[[ MATERIAL PROVIDED, beginning ]]
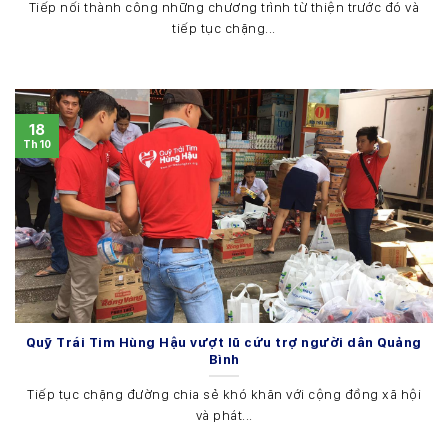
Tiếp nối thành công những chương trình từ thiện trước đó và
tiếp tục chặng...
18
Th10
Quỹ Trái Tim Hùng Hậu vượt lũ cứu trợ người dân Quảng
Bình
Tiếp tục chặng đường chia sẻ khó khăn với cộng đồng xã hội
và phát...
[[ MATERIAL PROVIDED, end ]]
§ TASK DESCRIPTION: If a line in the entries holds the string "chặng", copy it.

§ ANSWER FOR THE TASK:
tiếp tục chặng...
Tiếp tục chặng đường chia sẻ khó khăn với cộng đồng xã hội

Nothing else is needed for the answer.